ERC Ingolstadts Trainer Doug Shedden hatte solch ein Symbolbild bereits vor der Partie an die Wand gemalt: „Sie sind wie die chinesische Armee. Sie haben viele Männer“, sagte er angesichts des tief besetzten Mannheimer Kaders, den auch den Ausfall einer Handvoll Schlüsselspieler nicht sonderlich schmerzte. Vielleicht war der Respekt vor dem Gegner letztlich zu groß, vielleicht der Pausentee zu beruhigend, vielleicht die Ausgangslage angesichts von 51 Pleiten in 79 Duellen mit Mannheim ohnehin entmutigend. Man konnte viel sinnieren, aber letztlich kreuzten sich die Gedankenstränge stets an einem Punkt: Am Ende dieses Sonntagnachmittags reichte die Leistung des ERCI vor allem defensiv nicht gegen einen unverschämt effektiven Meisterschaftsfavoriten.

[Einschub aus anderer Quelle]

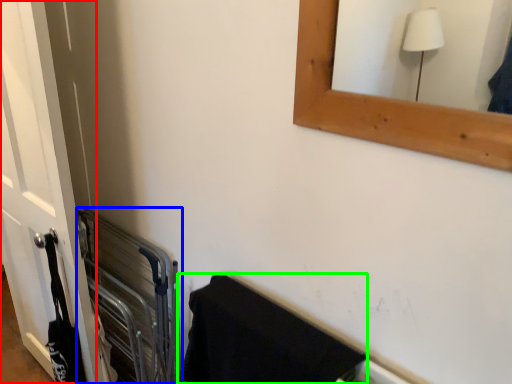 Question: Estimate the real-world distances between objects in this image. Which object is farther from door (highlighted by a red box), balustrade (highlighted by a blue box) or bath towel (highlighted by a green box)?

Choices:
 (A) balustrade
 (B) bath towel

Answer: (B) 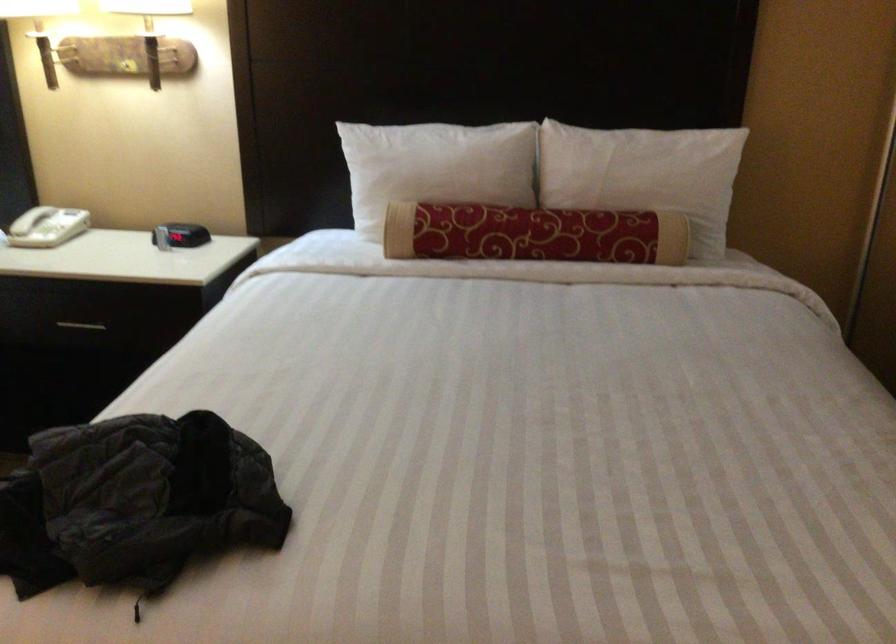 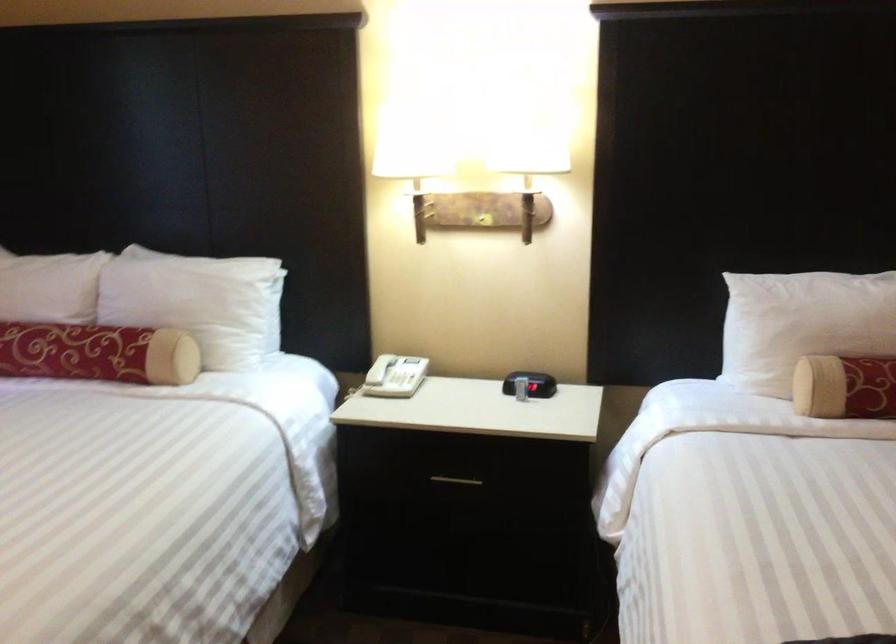 Question: The first image is from the beginning of the video and the second image is from the end. How did the camera likely rotate when shooting the video?

Choices:
 (A) Left
 (B) Right
 (C) Up
 (D) Down

Answer: (C) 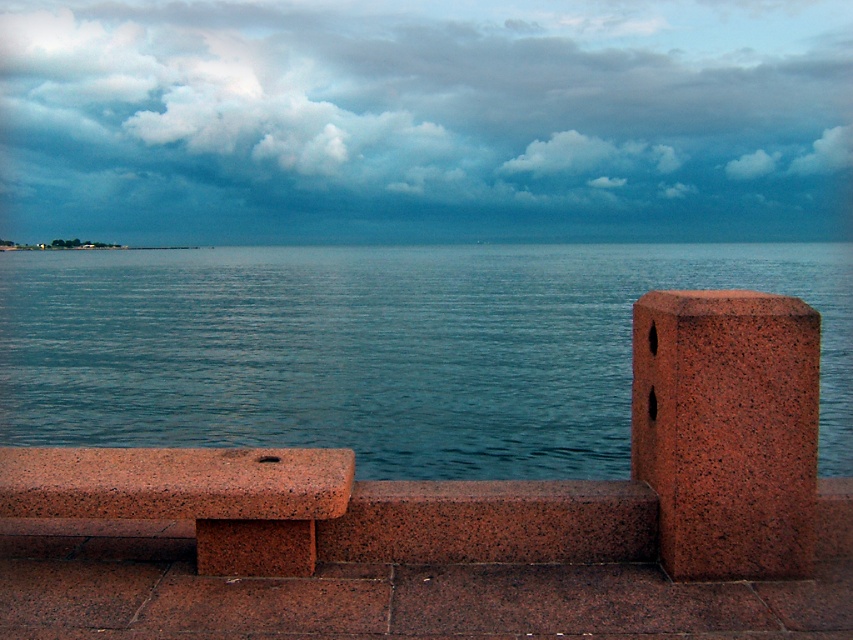 Which of these two, granite at right or granite bench at left, stands shorter?

With less height is granite bench at left.

Does point (735, 320) come behind point (161, 480)?

No, (735, 320) is in front of (161, 480).

At what (x,y) coordinates should I click in order to perform the action: click on granite at right. Please return your answer as a coordinate pair (x, y). This screenshot has width=853, height=640. Looking at the image, I should click on (727, 429).

Does cloudy sky at upper center have a lesser width compared to granite bench at left?

No.

Can you confirm if cloudy sky at upper center is positioned to the left of granite bench at left?

No, cloudy sky at upper center is not to the left of granite bench at left.

Which is behind, point (189, 202) or point (287, 461)?

Positioned behind is point (189, 202).

What are the coordinates of `cloudy sky at upper center` in the screenshot? It's located at (424, 106).

Is cloudy sky at upper center bigger than blue water at center?

No.

The image size is (853, 640). Find the location of `cloudy sky at upper center`. cloudy sky at upper center is located at coordinates click(424, 106). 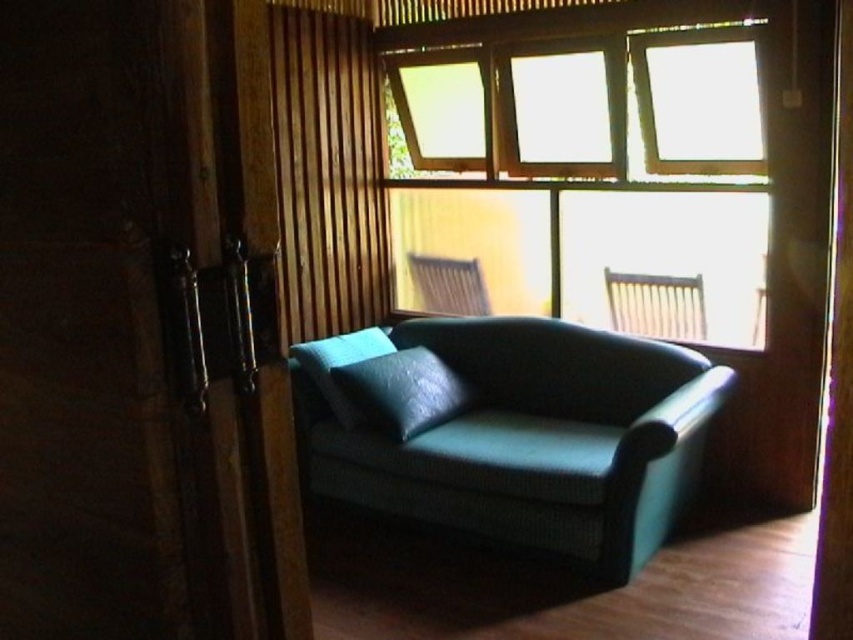 Between transparent glass window at upper center and teal leather pillow at center, which one is positioned higher?

transparent glass window at upper center

Between transparent glass window at upper center and teal leather pillow at center, which one appears on the right side from the viewer's perspective?

From the viewer's perspective, transparent glass window at upper center appears more on the right side.

Who is more forward, (689, 109) or (425, 422)?

Point (425, 422) is in front.

Identify the location of transparent glass window at upper center. The image size is (853, 640). (680, 184).

Can you confirm if green fabric curtain at center is wider than teal fabric armchair at center?

Correct, the width of green fabric curtain at center exceeds that of teal fabric armchair at center.

At what (x,y) coordinates should I click in order to perform the action: click on green fabric curtain at center. Please return your answer as a coordinate pair (x, y). Image resolution: width=853 pixels, height=640 pixels. Looking at the image, I should click on (328, 172).

Locate an element on the screen. green fabric curtain at center is located at coordinates (328, 172).

Identify the location of green fabric curtain at center. Image resolution: width=853 pixels, height=640 pixels. (328, 172).

Can you confirm if transparent glass window at upper center is thinner than teal leather armchair at center?

Incorrect, transparent glass window at upper center's width is not less than teal leather armchair at center's.

Between point (698, 260) and point (660, 276), which one is positioned behind?

The point (660, 276) is more distant.

In the scene shown: Who is more forward, (x=741, y=173) or (x=618, y=275)?

Positioned in front is point (x=741, y=173).

Image resolution: width=853 pixels, height=640 pixels. I want to click on transparent glass window at upper center, so click(x=680, y=184). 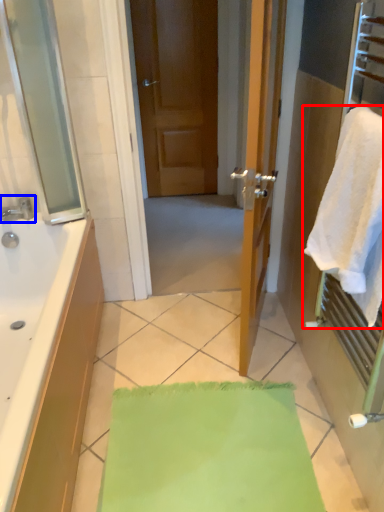 Question: Which object appears closest to the camera in this image, towel (highlighted by a red box) or tap (highlighted by a blue box)?

Choices:
 (A) towel
 (B) tap

Answer: (A) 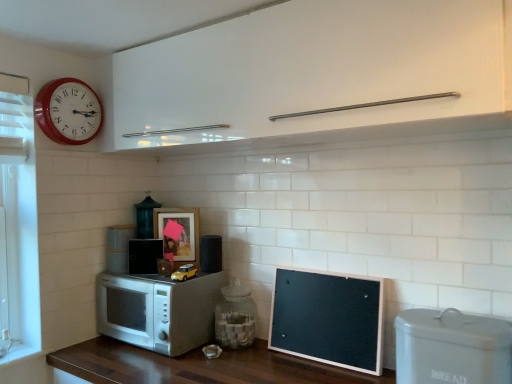 Where is `empty space that is ontop of white glossy cabinet at upper center`? empty space that is ontop of white glossy cabinet at upper center is located at coordinates coord(199,24). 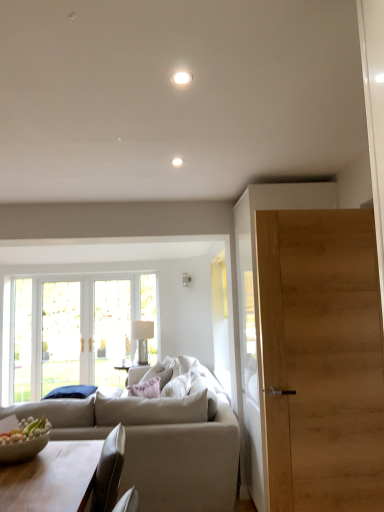 Question: Considering the positions of white fabric pillow at center and silver metallic lamp at center in the image, is white fabric pillow at center wider or thinner than silver metallic lamp at center?

Choices:
 (A) wide
 (B) thin

Answer: (B)

Question: Is white fabric pillow at center to the left or to the right of silver metallic lamp at center in the image?

Choices:
 (A) right
 (B) left

Answer: (A)

Question: Which of these objects is positioned farthest from the light wood door at right?

Choices:
 (A) white glossy ceiling light at upper center
 (B) silver metallic lamp at center
 (C) white fabric pillow at center
 (D) beige fabric couch at center
 (E) light brown wooden coffee table at lower left

Answer: (B)

Question: Based on their relative distances, which object is nearer to the silver metallic lamp at center?

Choices:
 (A) white glossy ceiling light at upper center
 (B) white fabric pillow at center
 (C) light brown wooden coffee table at lower left
 (D) beige fabric couch at center
 (E) light wood door at right

Answer: (B) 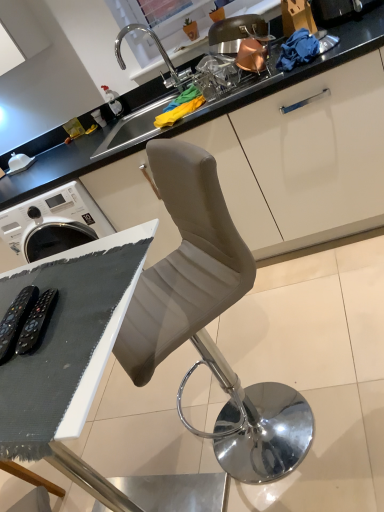 This screenshot has width=384, height=512. Describe the element at coordinates (239, 33) in the screenshot. I see `satin nickel sink at upper center` at that location.

I want to click on suede-like gray chair at center, so click(209, 320).

Describe the element at coordinates (304, 67) in the screenshot. The image size is (384, 512). I see `matte white cabinet at upper center` at that location.

Identify the location of satin nickel sink at upper center. This screenshot has width=384, height=512. (239, 33).

Can you tell me how much matte white cabinet at upper center and satin nickel sink at upper center differ in facing direction?

The angular difference between matte white cabinet at upper center and satin nickel sink at upper center is 0.0235 degrees.

How distant is matte white cabinet at upper center from satin nickel sink at upper center?

matte white cabinet at upper center is 67.47 centimeters from satin nickel sink at upper center.

Considering the points (61, 183) and (227, 49), which point is in front, point (61, 183) or point (227, 49)?

The point (227, 49) is closer.

Are matte white cabinet at upper center and satin nickel sink at upper center beside each other?

matte white cabinet at upper center and satin nickel sink at upper center are not in contact.

Is white matte table at lower left wider or thinner than suede-like gray chair at center?

white matte table at lower left is thinner than suede-like gray chair at center.

The width and height of the screenshot is (384, 512). Find the location of `table that appears on the left of suede-like gray chair at center`. table that appears on the left of suede-like gray chair at center is located at coordinates (70, 353).

Is white matte table at lower left oriented away from suede-like gray chair at center?

No, white matte table at lower left is not facing away from suede-like gray chair at center.

Is the position of white matte table at lower left more distant than that of suede-like gray chair at center?

No, it is not.

In order to click on chair below the matte white cabinet at upper center (from a real-world perspective) in this screenshot , I will do pos(209,320).

In terms of size, does suede-like gray chair at center appear bigger or smaller than matte white cabinet at upper center?

Considering their sizes, suede-like gray chair at center takes up less space than matte white cabinet at upper center.

Between suede-like gray chair at center and matte white cabinet at upper center, which one is positioned in front?

suede-like gray chair at center is in front.

Is suede-like gray chair at center not close to matte white cabinet at upper center?

That's not correct — suede-like gray chair at center is a little close to matte white cabinet at upper center.

In terms of height, does satin nickel sink at upper center look taller or shorter compared to suede-like gray chair at center?

In the image, satin nickel sink at upper center appears to be taller than suede-like gray chair at center.

The image size is (384, 512). What are the coordinates of `chair on the right of the satin nickel sink at upper center` in the screenshot? It's located at (209, 320).

Which is behind, satin nickel sink at upper center or suede-like gray chair at center?

satin nickel sink at upper center is behind.

Between satin nickel sink at upper center and suede-like gray chair at center, which one has smaller size?

satin nickel sink at upper center.

Is suede-like gray chair at center shorter than satin nickel sink at upper center?

Correct, suede-like gray chair at center is not as tall as satin nickel sink at upper center.

Does suede-like gray chair at center have a smaller size compared to satin nickel sink at upper center?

Dabei war Ingolstadt mutig gestartet: Brett Olson war frei durch, wurde regelwidrig am Abschluss gestört, setzte den fälligen Penalty aber über das Tor (3.). Die Gäste ließen Mannheim anlaufen, erspiel- ten sich mit ihrem überfallartigen Umschaltspiel gar ein leichtes Chancenplus – und doch waren es die Adler, die per Konter trafen. Ville Koistinen traf an der gegnerischen blauen Linie den Puck nicht richtig. Im Gegenzug verlud Luke Adam den Ingolstädter Schlussmann Jochen Reimer, der nach fünf Partien auf der Ersatzbank wieder zwischen die Pfosten rückte.
Auch sonst improvisierte Shedden: Für Sean Sullivan (Sprunggelenk), Laurin Braun (angeschlagen) und Tim Wohlgemuth (stieg am Wochenende mit der U-20-Nationalmannschaft in die Top-Division auf) rückten Joachim Ramoser und Petr Taticek wieder in den Kader und Ville Koistinen zurück vom Sturm in die Verteidigung. Und die sah in der Folge gar nicht gut aus. Sowohl Phil Hungerecker (21.) als auch Ben Smith (22.) konnten in aller Ruhe per Nachschuss einnetzen nach nur 99 gespielten Sekunden im zweiten Abschnitt stand es plötzlich 3:0 für Mannheim. Und als Chad Kolarik in doppelter Überzahl den vierten Treffer besorgte (34.), da erschien „die chinesische Armee“tatsächlich wie eine unbezwingbare Übermacht. Ein feiner Beinschuss von David Elsner und ein echtes Pfund von Thomas Greilinger innerhalb von nur 39 Sekunden (37./38.) ließen kurz schöne Erinnerungen für den Außenseiter wieder aufleben: Mitte November hatte der ERCI einen 0:3-Rückstand gegen Mannheim noch gedreht. Doch daraus wurde nichts.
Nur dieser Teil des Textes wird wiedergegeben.